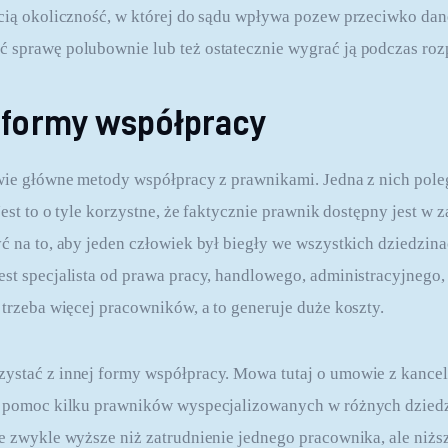
ścią okoliczność, w której do sądu wpływa pozew przeciwko dane
 sprawę polubownie lub też ostatecznie wygrać ją podczas roz
 formy współpracy
dwie główne metody współpracy z prawnikami. Jedna z nich pole
 Jest to o tyle korzystne, że faktycznie prawnik dostępny jest w z
yć na to, aby jeden człowiek był biegły we wszystkich dziedzin
st specjalista od prawa pracy, handlowego, administracyjnego, k
 trzeba więcej pracowników, a to generuje duże koszty.
ystać z innej formy współpracy. Mowa tutaj o umowie z kancela
ę pomoc kilku prawników wyspecjalizowanych w różnych dziedzi
ne zwykle wyższe niż zatrudnienie jednego pracownika, ale niższ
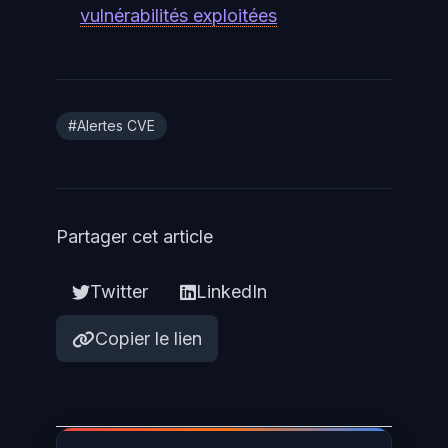
vulnérabilités exploitées
#Alertes CVE
Partager cet article
Twitter
LinkedIn
Copier le lien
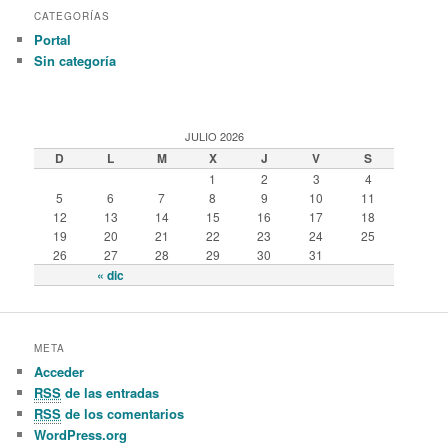
CATEGORÍAS
Portal
Sin categoría
JULIO 2026
D
L
M
X
J
V
S
1
2
3
4
5
6
7
8
9
10
11
12
13
14
15
16
17
18
19
20
21
22
23
24
25
26
27
28
29
30
31
« dic
META
Acceder
RSS
de las entradas
RSS
de los comentarios
WordPress.org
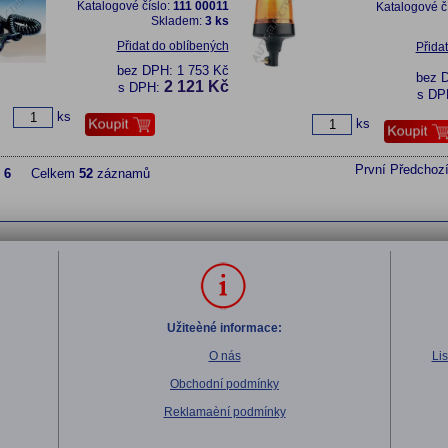
Katalogové číslo:
111 00011
Katalogové č
Skladem:
3 ks
Přidat do oblíbených
Přida
bez DPH:
1 753 Kč
bez 
2 121 Kč
s DPH:
s DP
ks
ks
První
Předchoz
z
6
Celkem
52
záznamů
Užiteèné informace:
O nás
Li
Obchodní podmínky
Reklamaèní podmínky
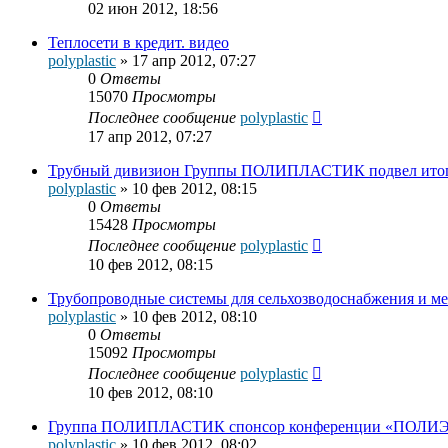
02 июн 2012, 18:56
Теплосети в кредит. видео
polyplastic
»
17 апр 2012, 07:27
0
Ответы
15070
Просмотры
Последнее сообщение
polyplastic
17 апр 2012, 07:27
Трубный дивизион Группы ПОЛИПЛАСТИК подвел итоги
polyplastic
»
10 фев 2012, 08:15
0
Ответы
15428
Просмотры
Последнее сообщение
polyplastic
10 фев 2012, 08:15
Трубопроводные системы для сельхозводоснабжения и м
polyplastic
»
10 фев 2012, 08:10
0
Ответы
15092
Просмотры
Последнее сообщение
polyplastic
10 фев 2012, 08:10
Группа ПОЛИПЛАСТИК спонсор конференции «ПОЛИ
polyplastic
»
10 фев 2012, 08:02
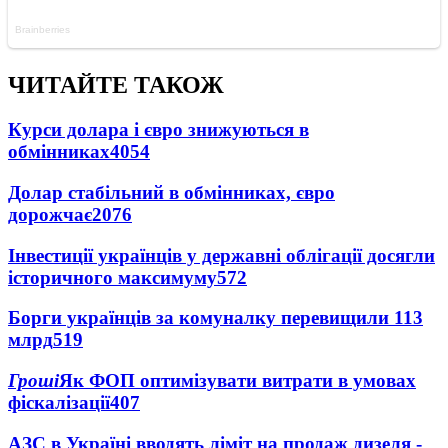
ЧИТАЙТЕ ТАКОЖ
Курси долара і євро знижуються в
обмінниках
4054
Долар стабільний в обмінниках, євро
дорожчає
2076
Інвестиції українців у державні облігації досягли
історичного максимуму
572
Борги українців за комуналку перевищили 113
млрд
519
Гроші
Як ФОП оптимізувати витрати в умовах
фіскалізації
407
АЗС в Україні вводять ліміт на продаж дизеля -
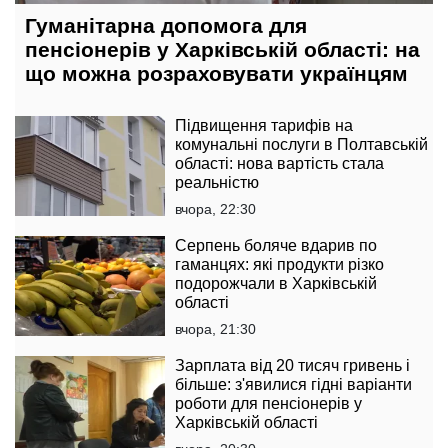
Гуманітарна допомога для
пенсіонерів у Харківській області: на
що можна розраховувати українцям
Підвищення тарифів на
комунальні послуги в Полтавській
області: нова вартість стала
реальністю
вчора, 22:30
Серпень боляче вдарив по
гаманцях: які продукти різко
подорожчали в Харківській
області
вчора, 21:30
Зарплата від 20 тисяч гривень і
більше: з'явилися гідні варіанти
роботи для пенсіонерів у
Харківській області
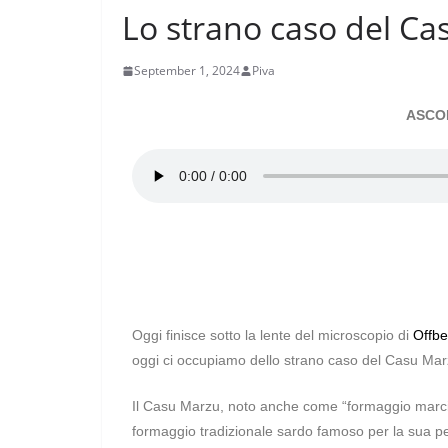
Lo strano caso del C
September 1, 2024
Piva
ASCO
Oggi finisce sotto la lente del microscopio di
Offbe
oggi ci occupiamo dello strano caso del Casu Mar
Il Casu Marzu, noto anche come “formaggio marci
formaggio tradizionale sardo famoso per la sua pec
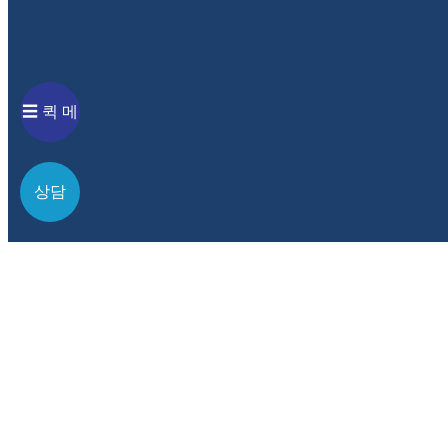
☰
퀵 메
개인정보취급방침 동의
뉴
카카오상담
오시는 
전화상담
1:1문의
상담
약도
네이버
카카오
주소 복사하기
지도 다운로드
서울시 강남구 광평로 280, 로즈데일오피스텔 2층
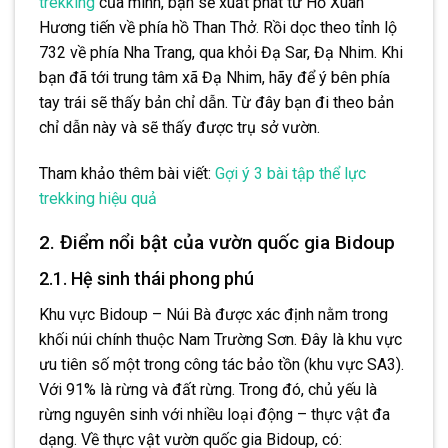
trekking
của mình, bạn sẽ xuất phát từ Hồ Xuân
Hương tiến về phía hồ Than Thở. Rồi dọc theo tỉnh lộ
732 về phía Nha Trang, qua khỏi Đạ Sar, Đạ Nhim. Khi
bạn đã tới trung tâm xã Đạ Nhim, hãy để ý bên phía
tay trái sẽ thấy bản chỉ dẫn. Từ đây bạn đi theo bản
chỉ dẫn này và sẽ thấy được trụ sở vườn.
Tham khảo thêm bài viết:
Gợi ý 3 bài tập thể lực
trekking hiệu quả
2. Điểm nổi bật của vườn quốc gia Bidoup
2.1. Hệ sinh thái phong phú
Khu vực Bidoup – Núi Bà được xác định nằm trong
khối núi chính thuộc Nam Trường Sơn. Đây là khu vực
ưu tiên số một trong công tác bảo tồn (khu vực SA3).
Với 91% là rừng và đất rừng. Trong đó, chủ yếu là
rừng nguyên sinh với nhiều loại động – thực vật đa
dạng. Về thực vật vườn quốc gia Bidoup, có:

========

**YOUR ASSIGNMENT:** Would you please return all lines from the listing above that contain "rừng"?

**RESULT:**
Với 91% là rừng và đất rừng. Trong đó, chủ yếu là
rừng nguyên sinh với nhiều loại động – thực vật đa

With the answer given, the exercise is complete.